§ Problem to work on:
What you return must be the full data, repeated verbatim, with no pictures in it.

BEGIN Data provided

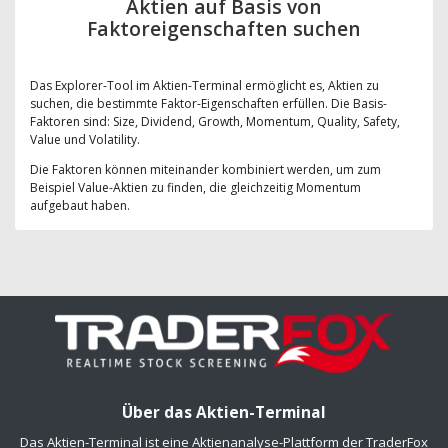
Aktien auf Basis von
Faktoreigenschaften suchen
Das Explorer-Tool im Aktien-Terminal ermöglicht es, Aktien zu
suchen, die bestimmte Faktor-Eigenschaften erfüllen. Die Basis-
Faktoren sind: Size, Dividend, Growth, Momentum, Quality, Safety,
Value und Volatility.
Die Faktoren können miteinander kombiniert werden, um zum
Beispiel Value-Aktien zu finden, die gleichzeitig Momentum
aufgebaut haben.
Über das Aktien-Terminal
Das Aktien-Terminal ist eine Aktienanalyse-Plattform der TraderFox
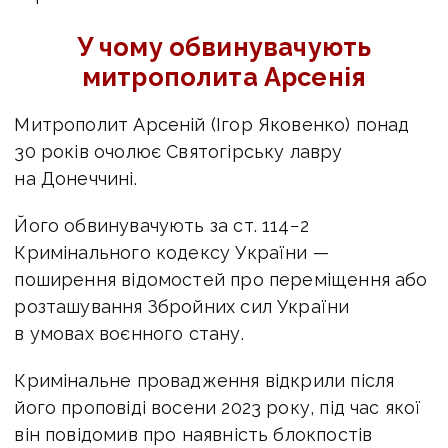
У чому обвинувачують
митрополита Арсенія
Митрополит Арсеній (Ігор Яковенко) понад
30 років очолює Святогірську лавру
на Донеччині.
Його обвинувачують за ст. 114−2
Кримінального кодексу України —
поширення відомостей про переміщення або
розташування Збройних сил України
в умовах воєнного стану.
Кримінальне провадження відкрили після
його проповіді восени 2023 року, під час якої
він повідомив про наявність блокпостів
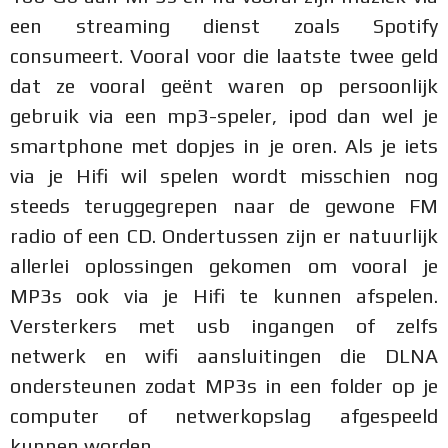
een streaming dienst zoals Spotify
consumeert. Vooral voor die laatste twee geld
dat ze vooral geënt waren op persoonlijk
gebruik via een mp3-speler, ipod dan wel je
smartphone met dopjes in je oren. Als je iets
via je Hifi wil spelen wordt misschien nog
steeds teruggegrepen naar de gewone FM
radio of een CD. Ondertussen zijn er natuurlijk
allerlei oplossingen gekomen om vooral je
MP3s ook via je Hifi te kunnen afspelen.
Versterkers met usb ingangen of zelfs
netwerk en wifi aansluitingen die DLNA
ondersteunen zodat MP3s in een folder op je
computer of netwerkopslag afgespeeld
kunnen worden.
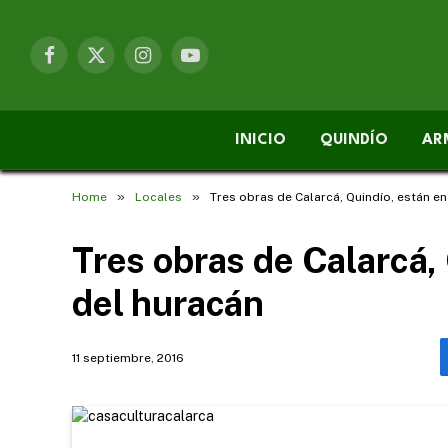
Facebook
X
Instagram
YouTube
(Twitter)
INICIO
QUINDÍO
AR
»
»
Home
Locales
Tres obras de Calarcá, Quindío, están en
Tres obras de Calarcá, 
del huracán
11 septiembre, 2016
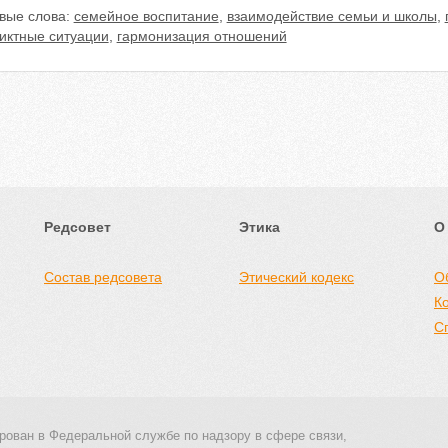
вые слова:
семейное воспитание
,
взаимодействие семьи и школы
,
иктные ситуации
,
гармонизация отношений
Редсовет
Этика
О
Состав редсовета
Этический кодекс
О
К
С
рован в Федеральной службе по надзору в сфере связи,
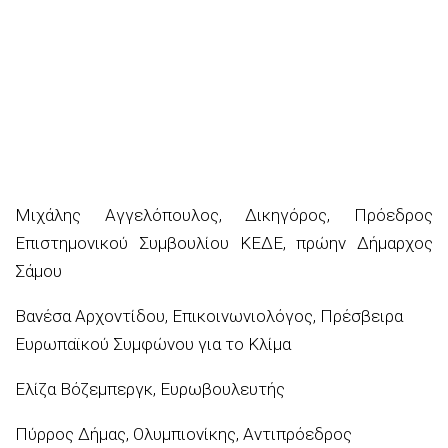
Μιχάλης Αγγελόπουλος, Δικηγόρος, Πρόεδρος
Επιστημονικού Συμβουλίου ΚΕΔΕ, πρώην Δήμαρχος
Σάμου
Βανέσα Αρχοντίδου, Επικοινωνιολόγος, Πρέσβειρα
Ευρωπαϊκού Συμφώνου για το Κλίμα
Ελίζα Βόζεμπεργκ, Ευρωβουλευτής
Πύρρος Δήμας, Ολυμπιονίκης, Αντιπρόεδρος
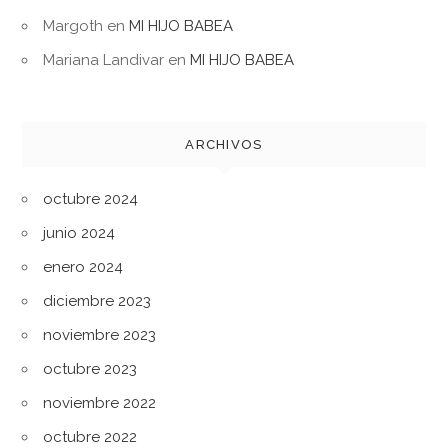
Margoth
en
MI HIJO BABEA
Mariana Landivar
en
MI HIJO BABEA
ARCHIVOS
octubre 2024
junio 2024
enero 2024
diciembre 2023
noviembre 2023
octubre 2023
noviembre 2022
octubre 2022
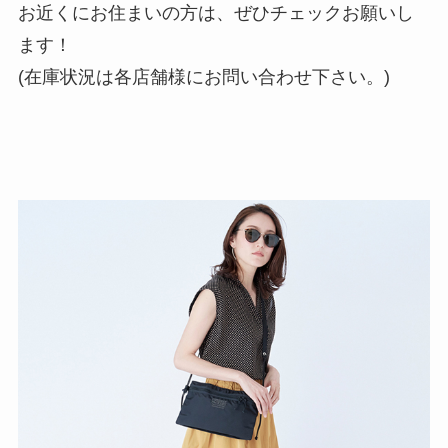
お近くにお住まいの方は、ぜひチェックお願いし
ます！
(在庫状況は各店舗様にお問い合わせ下さい。)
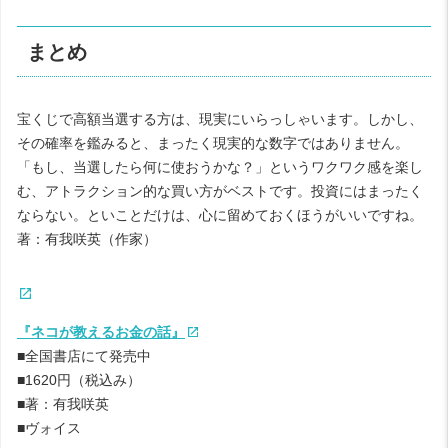
まとめ
宝くじで高額当選する方は、現実にいらっしゃいます。しかし、
その確率を鑑みると、まったく現実的な数字ではありません。
「もし、当選したら何に使おうかな？」というワクワク感を楽し
む、アトラクション的な買い方がベストです。投資にはまったく
ならない。といことだけは、心に留めておくほうがいいですね。
著：有我咲英（作家）
『ネコが教えるお金の話』
■全国書店にて発売中
■1620円（税込み）
■著：有我咲英
■ヴォイス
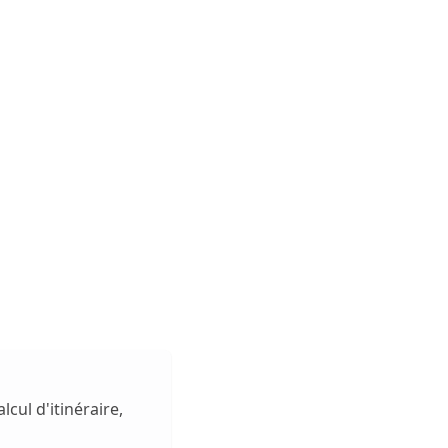
lcul d'itinéraire,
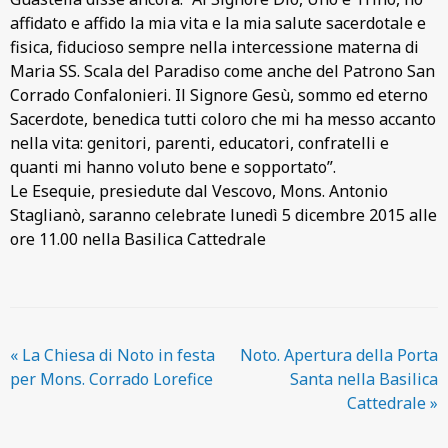
affidato e affido la mia vita e la mia salute sacerdotale e
fisica, fiducioso sempre nella intercessione materna di
Maria SS. Scala del Paradiso come anche del Patrono San
Corrado Confalonieri. Il Signore Gesù, sommo ed eterno
Sacerdote, benedica tutti coloro che mi ha messo accanto
nella vita: genitori, parenti, educatori, confratelli e
quanti mi hanno voluto bene e sopportato”.
Le Esequie, presiedute dal Vescovo, Mons. Antonio
Staglianò, saranno celebrate lunedì 5 dicembre 2015 alle
ore 11.00 nella Basilica Cattedrale
«
La Chiesa di Noto in festa
Noto. Apertura della Porta
per Mons. Corrado Lorefice
Santa nella Basilica
Cattedrale
»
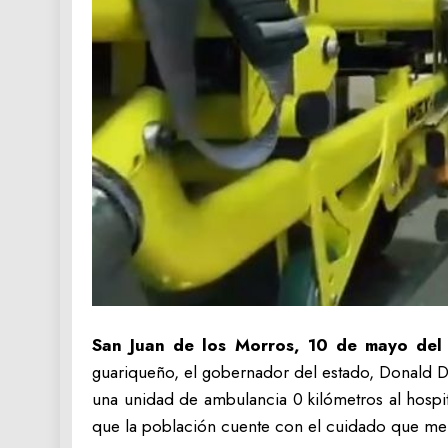
San Juan de los Morros, 10 de mayo del
guariqueño, el gobernador del estado, Donald Do
una unidad de ambulancia 0 kilómetros al hospit
que la población cuente con el cuidado que me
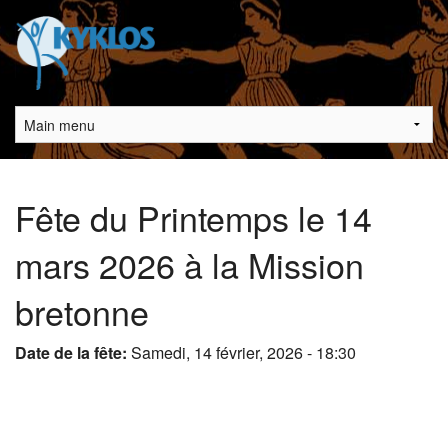
Aller au contenu principal
Main menu
Vous êtes ici
Fête du Printemps le 14
mars 2026 à la Mission
bretonne
Date de la fête:
Samedi, 14 février, 2026 - 18:30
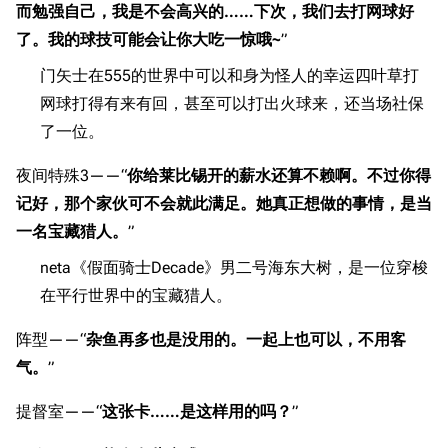
而勉强自己，我是不会高兴的……下次，我们去打网球好
了。我的球技可能会让你大吃一惊哦~
”
门矢士在555的世界中可以和身为怪人的幸运四叶草打
网球打得有来有回，甚至可以打出火球来，还当场社保
了一位。
夜间特殊3——“
你给莱比锡开的薪水还算不赖啊。不过你得
记好，那个家伙可不会就此满足。她真正想做的事情，是当
一名宝藏猎人。
”
neta《假面骑士Decade》男二号海东大树，是一位穿梭
在平行世界中的宝藏猎人。
阵型——“
杂鱼再多也是没用的。一起上也可以，不用客
气。
”
提督室——“
这张卡……是这样用的吗？
”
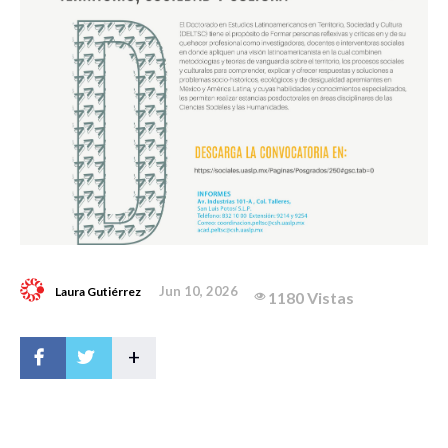
Jun 10, 2026
Laura Gutiérrez
1180 Vistas
+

END Data provided

§ Answer for the task:
Aktien auf Basis von
Faktoreigenschaften suchen
Das Explorer-Tool im Aktien-Terminal ermöglicht es, Aktien zu
suchen, die bestimmte Faktor-Eigenschaften erfüllen. Die Basis-
Faktoren sind: Size, Dividend, Growth, Momentum, Quality, Safety,
Value und Volatility.
Die Faktoren können miteinander kombiniert werden, um zum
Beispiel Value-Aktien zu finden, die gleichzeitig Momentum
aufgebaut haben.
Über das Aktien-Terminal
Das Aktien-Terminal ist eine Aktienanalyse-Plattform der TraderFox
У чому обвинувачують
митрополита Арсенія
Митрополит Арсеній (Ігор Яковенко) понад
30 років очолює Святогірську лавру
на Донеччині.
Його обвинувачують за ст. 114−2
Кримінального кодексу України —
поширення відомостей про переміщення або
розташування Збройних сил України
в умовах воєнного стану.
Кримінальне провадження відкрили після
його проповіді восени 2023 року, під час якої
він повідомив про наявність блокпостів
een streaming dienst zoals Spotify
consumeert. Vooral voor die laatste twee geld
dat ze vooral geënt waren op persoonlijk
gebruik via een mp3-speler, ipod dan wel je
smartphone met dopjes in je oren. Als je iets
via je Hifi wil spelen wordt misschien nog
steeds teruggegrepen naar de gewone FM
radio of een CD. Ondertussen zijn er natuurlijk
allerlei oplossingen gekomen om vooral je
MP3s ook via je Hifi te kunnen afspelen.
Versterkers met usb ingangen of zelfs
netwerk en wifi aansluitingen die DLNA
ondersteunen zodat MP3s in een folder op je
computer of netwerkopslag afgespeeld
kunnen worden.
Facebook
X
Instagram
YouTube
(Twitter)
INICIO
QUINDÍO
AR
»
»
Home
Locales
Tres obras de Calarcá, Quindío, están en
Tres obras de Calarcá, 
del huracán
11 septiembre, 2016
вые слова:
семейное воспитание
,
взаимодействие семьи и школы
,
иктные ситуации
,
гармонизация отношений
Редсовет
Этика
О
Состав редсовета
Этический кодекс
О
К
С
рован в Федеральной службе по надзору в сфере связи,
Μιχάλης Αγγελόπουλος, Δικηγόρος, Πρόεδρος
Επιστημονικού Συμβουλίου ΚΕΔΕ, πρώην Δήμαρχος
Σάμου
Βανέσα Αρχοντίδου, Επικοινωνιολόγος, Πρέσβειρα
Ευρωπαϊκού Συμφώνου για το Κλίμα
Ελίζα Βόζεμπεργκ, Ευρωβουλευτής
Πύρρος Δήμας, Ολυμπιονίκης, Αντιπρόεδρος
Margoth
en
MI HIJO BABEA
Mariana Landivar
en
MI HIJO BABEA
ARCHIVOS
octubre 2024
junio 2024
enero 2024
diciembre 2023
noviembre 2023
octubre 2023
noviembre 2022
octubre 2022
お近くにお住まいの方は、ぜひチェックお願いし
ます！
(在庫状況は各店舗様にお問い合わせ下さい。)
まとめ
宝くじで高額当選する方は、現実にいらっしゃいます。しかし、
その確率を鑑みると、まったく現実的な数字ではありません。
「もし、当選したら何に使おうかな？」というワクワク感を楽し
む、アトラクション的な買い方がベストです。投資にはまったく
ならない。といことだけは、心に留めておくほうがいいですね。
著：有我咲英（作家）
『ネコが教えるお金の話』
■全国書店にて発売中
■1620円（税込み）
■著：有我咲英
■ヴォイス
lcul d'itinéraire,
affidato e affido la mia vita e la mia salute sacerdotale e
fisica, fiducioso sempre nella intercessione materna di
Maria SS. Scala del Paradiso come anche del Patrono San
Corrado Confalonieri. Il Signore Gesù, sommo ed eterno
Sacerdote, benedica tutti coloro che mi ha messo accanto
nella vita: genitori, parenti, educatori, confratelli e
quanti mi hanno voluto bene e sopportato”.
Le Esequie, presiedute dal Vescovo, Mons. Antonio
Staglianò, saranno celebrate lunedì 5 dicembre 2015 alle
ore 11.00 nella Basilica Cattedrale
«
La Chiesa di Noto in festa
Noto. Apertura della Porta
per Mons. Corrado Lorefice
Santa nella Basilica
Cattedrale
»
San Juan de los Morros, 10 de mayo del
guariqueño, el gobernador del estado, Donald Do
una unidad de ambulancia 0 kilómetros al hospit
que la población cuente con el cuidado que me
Aller au contenu principal
Main menu
Vous êtes ici
Fête du Printemps le 14
mars 2026 à la Mission
bretonne
Date de la fête:
Samedi, 14 février, 2026 - 18:30
而勉强自己，我是不会高兴的……下次，我们去打网球好
了。我的球技可能会让你大吃一惊哦~
”
门矢士在555的世界中可以和身为怪人的幸运四叶草打
网球打得有来有回，甚至可以打出火球来，还当场社保
了一位。
夜间特殊3——“
你给莱比锡开的薪水还算不赖啊。不过你得
记好，那个家伙可不会就此满足。她真正想做的事情，是当
一名宝藏猎人。
”
neta《假面骑士Decade》男二号海东大树，是一位穿梭
在平行世界中的宝藏猎人。
阵型——“
杂鱼再多也是没用的。一起上也可以，不用客
气。
”
提督室——“
这张卡……是这样用的吗？
”
Jun 10, 2026
Laura Gutiérrez
1180 Vistas
+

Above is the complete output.